Provided data START
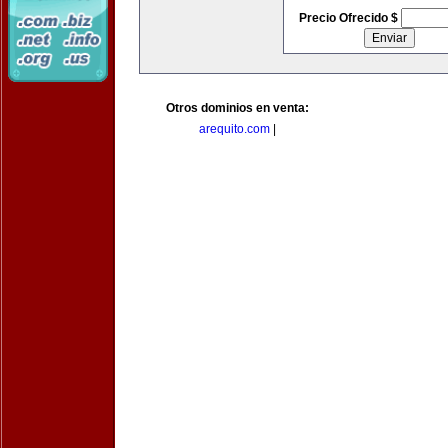
Precio Ofrecido $
Otros dominios en venta:
arequito.com
|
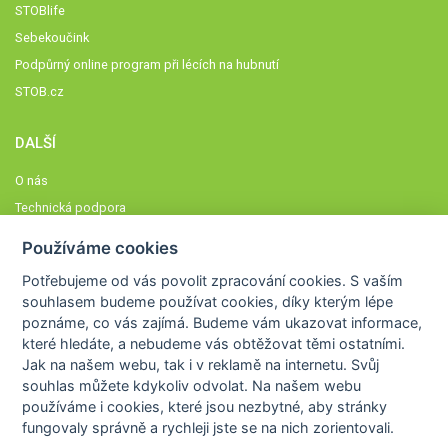
STOBlife
Sebekoučink
Podpůrný online program při lécích na hubnutí
STOB.cz
DALŠÍ
O nás
Technická podpora
Časté dotazy
Používáme cookies
Normy a zásady fungování STOBklubu
Potřebujeme od vás
povolit zpracování cookies
. S vaším
Členové STOBklubu
souhlasem budeme používat cookies, díky kterým lépe
Zásady nakládání s osobními údaji
poznáme,
co vás zajímá
. Budeme vám ukazovat
informace,
které hledáte
, a nebudeme vás obtěžovat těmi ostatními.
Otestujte se
Jak na našem webu, tak i v reklamě na internetu. Svůj
Spočítejte si
souhlas můžete kdykoliv odvolat. Na našem webu
Výzva 52
používáme i cookies, které jsou nezbytné
, aby stránky
fungovaly správně a rychleji jste se na nich zorientovali.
Provided data END
» Problem requirements: Report all lines of the data above that include the string "našem".

» Completed task:
Jak na našem webu, tak i v reklamě na internetu. Svůj
souhlas můžete kdykoliv odvolat. Na našem webu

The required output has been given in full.